Available data below:
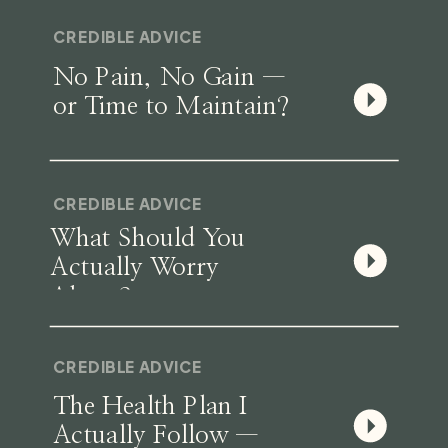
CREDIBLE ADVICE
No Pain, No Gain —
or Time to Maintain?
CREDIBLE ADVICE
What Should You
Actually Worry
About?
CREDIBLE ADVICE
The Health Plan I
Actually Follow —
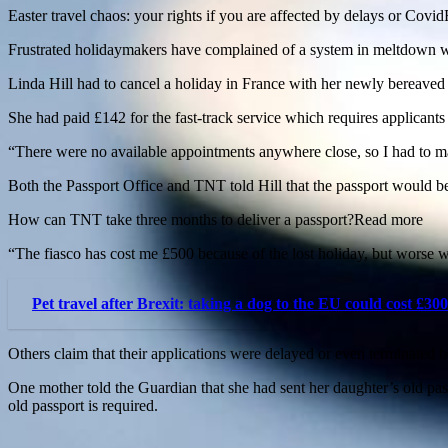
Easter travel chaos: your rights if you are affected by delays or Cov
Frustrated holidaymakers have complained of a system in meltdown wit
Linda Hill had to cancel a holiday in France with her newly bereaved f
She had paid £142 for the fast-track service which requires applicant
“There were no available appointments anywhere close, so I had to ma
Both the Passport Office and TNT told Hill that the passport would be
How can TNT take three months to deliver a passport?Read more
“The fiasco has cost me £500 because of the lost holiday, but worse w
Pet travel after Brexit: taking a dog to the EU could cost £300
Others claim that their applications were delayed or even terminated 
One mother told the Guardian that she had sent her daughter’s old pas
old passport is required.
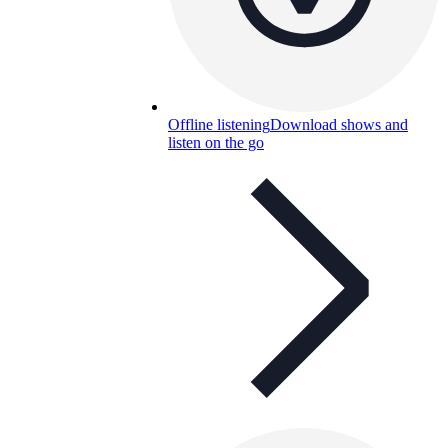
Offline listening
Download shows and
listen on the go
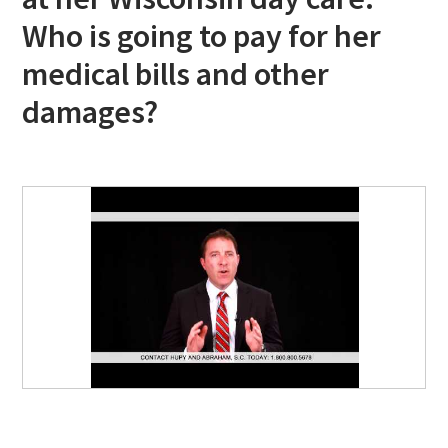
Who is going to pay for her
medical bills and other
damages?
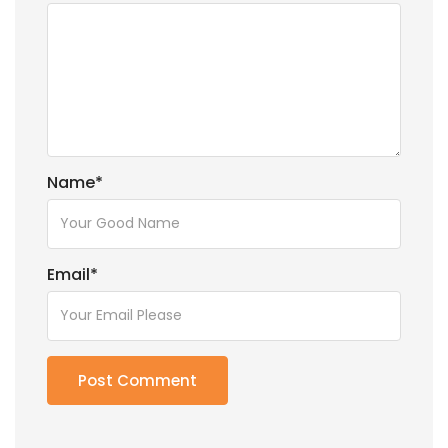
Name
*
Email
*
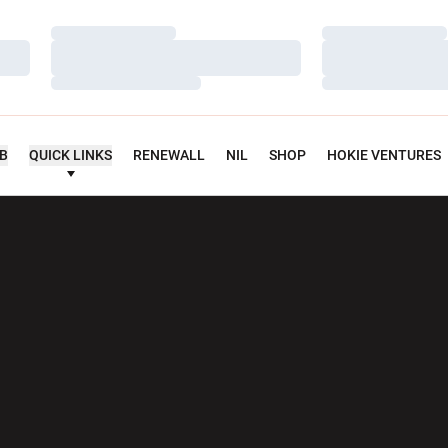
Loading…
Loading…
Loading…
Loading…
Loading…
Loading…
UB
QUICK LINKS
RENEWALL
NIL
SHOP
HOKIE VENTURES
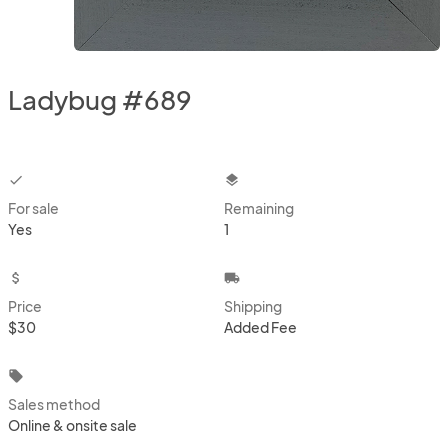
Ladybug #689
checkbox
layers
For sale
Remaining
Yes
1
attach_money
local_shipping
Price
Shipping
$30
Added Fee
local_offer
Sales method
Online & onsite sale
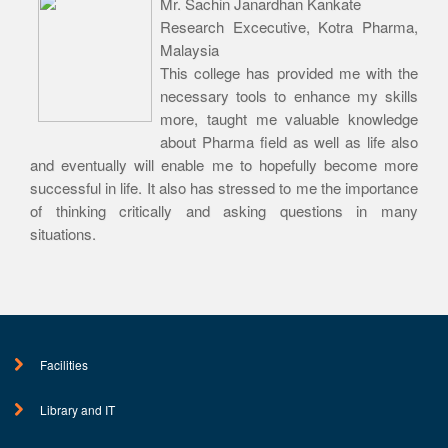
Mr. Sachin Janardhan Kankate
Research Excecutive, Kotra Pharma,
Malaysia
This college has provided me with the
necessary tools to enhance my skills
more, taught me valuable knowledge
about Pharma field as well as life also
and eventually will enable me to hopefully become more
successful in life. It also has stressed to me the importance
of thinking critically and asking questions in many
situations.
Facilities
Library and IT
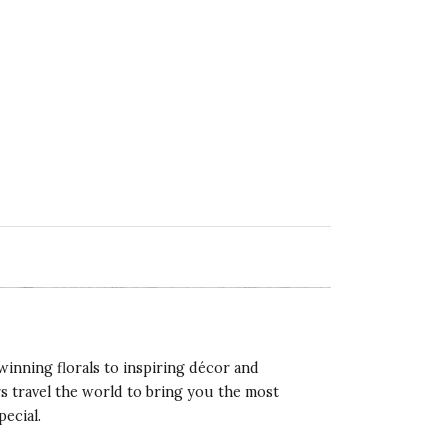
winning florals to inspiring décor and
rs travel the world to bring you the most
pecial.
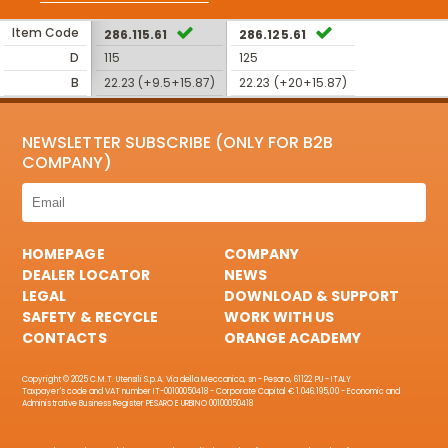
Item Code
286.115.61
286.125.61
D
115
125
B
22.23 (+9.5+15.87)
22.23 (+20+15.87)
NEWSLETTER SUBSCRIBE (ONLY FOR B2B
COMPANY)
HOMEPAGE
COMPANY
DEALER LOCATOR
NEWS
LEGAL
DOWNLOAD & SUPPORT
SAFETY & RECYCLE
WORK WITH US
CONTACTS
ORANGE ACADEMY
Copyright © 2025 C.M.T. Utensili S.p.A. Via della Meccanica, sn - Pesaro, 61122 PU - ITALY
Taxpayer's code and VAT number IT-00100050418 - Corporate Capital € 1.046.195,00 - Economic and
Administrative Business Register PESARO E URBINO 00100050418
End of Available data.
- **Assignment**
Retype the line containing "winning florals to inspiring décor and" and all lines after it through the end of the material, exactly and only those, leaving out pictures.

- **Written answer**
winning florals to inspiring décor and
rs travel the world to bring you the most
pecial.
Item Code
286.115.61
286.125.61
D
115
125
B
22.23 (+9.5+15.87)
22.23 (+20+15.87)
NEWSLETTER SUBSCRIBE (ONLY FOR B2B
COMPANY)
HOMEPAGE
COMPANY
DEALER LOCATOR
NEWS
LEGAL
DOWNLOAD & SUPPORT
SAFETY & RECYCLE
WORK WITH US
CONTACTS
ORANGE ACADEMY
Copyright © 2025 C.M.T. Utensili S.p.A. Via della Meccanica, sn - Pesaro, 61122 PU - ITALY
Taxpayer's code and VAT number IT-00100050418 - Corporate Capital € 1.046.195,00 - Economic and
Administrative Business Register PESARO E URBINO 00100050418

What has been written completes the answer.